Chelmsford keeps us busy year-round. The neighborhoods around Heart Pond and up toward North Chelmsford have some of the biggest residential trees in Middlesex County — oaks and maples that have been growing since the town was still farmland.
The Route 3 corridor brought a lot of development over the years, but the older streets off North Road and around Chelmsford Center still have that classic New England tree canopy. When those 80-year-old maples start dropping limbs on roofs, that's when we get the call.

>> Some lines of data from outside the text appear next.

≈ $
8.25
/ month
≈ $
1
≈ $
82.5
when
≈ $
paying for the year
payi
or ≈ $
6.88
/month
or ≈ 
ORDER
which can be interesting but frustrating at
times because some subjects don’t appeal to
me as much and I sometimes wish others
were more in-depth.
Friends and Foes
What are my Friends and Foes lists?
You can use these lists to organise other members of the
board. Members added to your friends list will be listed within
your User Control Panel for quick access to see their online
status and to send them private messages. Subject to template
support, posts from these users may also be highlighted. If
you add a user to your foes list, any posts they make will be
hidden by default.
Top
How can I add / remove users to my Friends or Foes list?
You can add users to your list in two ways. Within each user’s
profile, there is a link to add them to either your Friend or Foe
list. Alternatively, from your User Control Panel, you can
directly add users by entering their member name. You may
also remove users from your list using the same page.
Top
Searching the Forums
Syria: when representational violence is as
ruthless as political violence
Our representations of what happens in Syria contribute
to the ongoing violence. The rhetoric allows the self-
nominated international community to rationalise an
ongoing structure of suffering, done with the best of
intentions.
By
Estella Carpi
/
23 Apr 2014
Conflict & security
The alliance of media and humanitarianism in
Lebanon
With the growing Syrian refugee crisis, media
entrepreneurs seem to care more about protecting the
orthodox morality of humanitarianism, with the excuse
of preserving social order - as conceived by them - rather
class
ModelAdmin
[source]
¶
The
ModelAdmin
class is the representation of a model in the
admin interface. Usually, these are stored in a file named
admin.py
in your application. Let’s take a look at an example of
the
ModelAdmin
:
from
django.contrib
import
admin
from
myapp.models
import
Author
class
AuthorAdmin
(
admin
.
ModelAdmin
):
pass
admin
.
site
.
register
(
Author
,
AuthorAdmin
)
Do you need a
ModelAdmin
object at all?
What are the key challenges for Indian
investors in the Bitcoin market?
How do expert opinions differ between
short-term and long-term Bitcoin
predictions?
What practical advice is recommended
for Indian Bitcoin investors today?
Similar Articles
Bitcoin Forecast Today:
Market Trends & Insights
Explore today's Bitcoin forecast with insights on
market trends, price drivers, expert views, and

Vinal Square and South Chelmsford tend to have tighter lots, which means more technical removals. We've taken down trees in backyards where you couldn't fit a pickup truck, let alone a bucket lift. That's where experience matters — knowing where to rig, where to cut, and how to get the wood out without tearing up the lawn.
We're 10 minutes from Chelmsford. When a storm rolls through, we're usually there before the power company.

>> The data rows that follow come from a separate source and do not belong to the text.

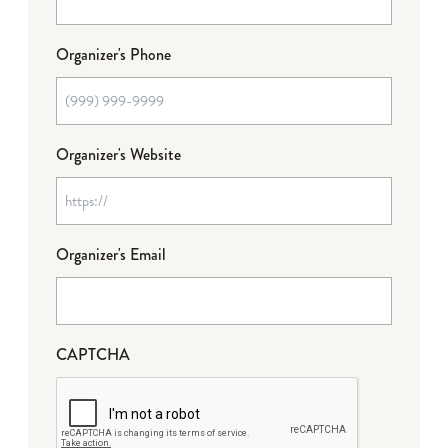
Organizer's Phone
Organizer's Website
Organizer's Email
CAPTCHA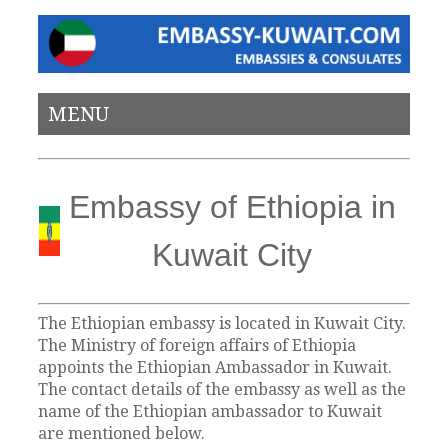
MENU
Embassy of Ethiopia in
Kuwait City
The Ethiopian embassy is located in Kuwait City.
The Ministry of foreign affairs of Ethiopia
appoints the Ethiopian Ambassador in Kuwait.
The contact details of the embassy as well as the
name of the Ethiopian ambassador to Kuwait
are mentioned below.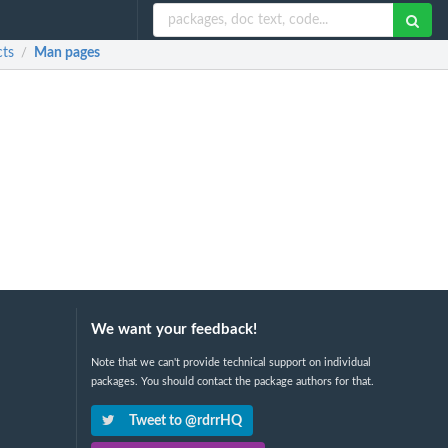
cts
Man pages
/
We want your feedback!
Note that we can't provide technical support on individual
packages. You should contact the package authors for that.
Tweet to @rdrrHQ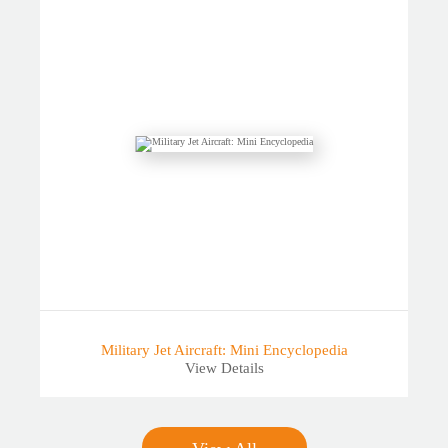
Military Jet Aircraft: Mini Encyclopedia
View Details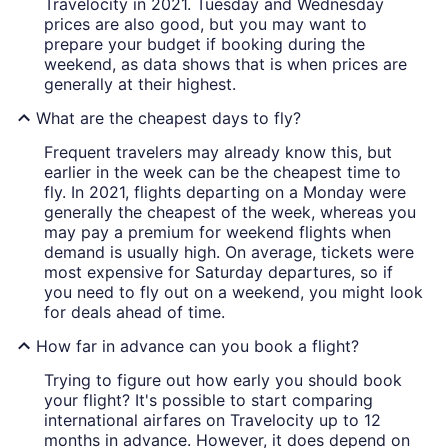
Travelocity in 2021. Tuesday and Wednesday
prices are also good, but you may want to
prepare your budget if booking during the
weekend, as data shows that is when prices are
generally at their highest.
What are the cheapest days to fly?
Frequent travelers may already know this, but
earlier in the week can be the cheapest time to
fly. In 2021, flights departing on a Monday were
generally the cheapest of the week, whereas you
may pay a premium for weekend flights when
demand is usually high. On average, tickets were
most expensive for Saturday departures, so if
you need to fly out on a weekend, you might look
for deals ahead of time.
How far in advance can you book a flight?
Trying to figure out how early you should book
your flight? It's possible to start comparing
international airfares on Travelocity up to 12
months in advance. However, it does depend on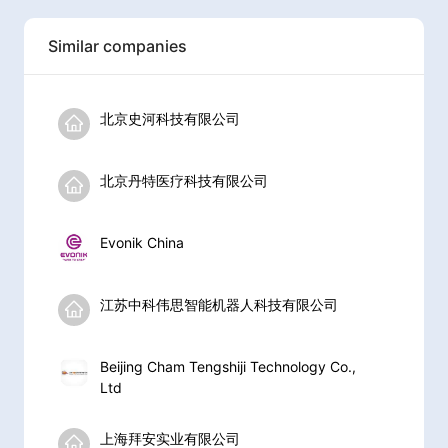
Similar companies
北京史河科技有限公司
北京丹特医疗科技有限公司
Evonik China
江苏中科伟思智能机器人科技有限公司
Beijing Cham Tengshiji Technology Co.,
Ltd
上海拜安实业有限公司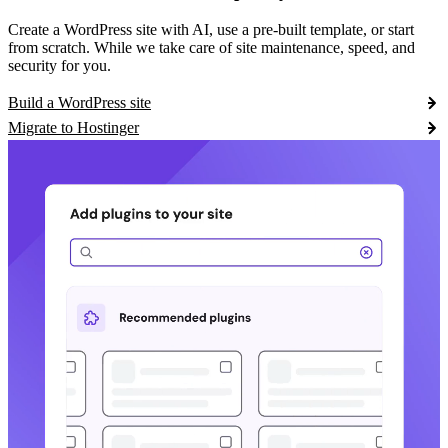
Create a WordPress site with AI, use a pre-built template, or start
from scratch. While we take care of site maintenance, speed, and
security for you.
Build a WordPress site
Migrate to Hostinger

Chelmsford's canopy is anchored by massive red oaks (Quercus rubra) and white oaks (Quercus alba) in the older neighborhoods around the center and North Road. Sugar maples (Acer saccharum) line residential streets and provide spectacular fall color but develop heavy limbs prone to ice damage. White pines (Pinus strobus) dominate newer lots and the Route 3 corridor edges. Eastern hemlocks (Tsuga canadensis) are present near waterways but increasingly threatened by hemlock woolly adelgid. Ash trees are dying off rapidly from emerald ash borer.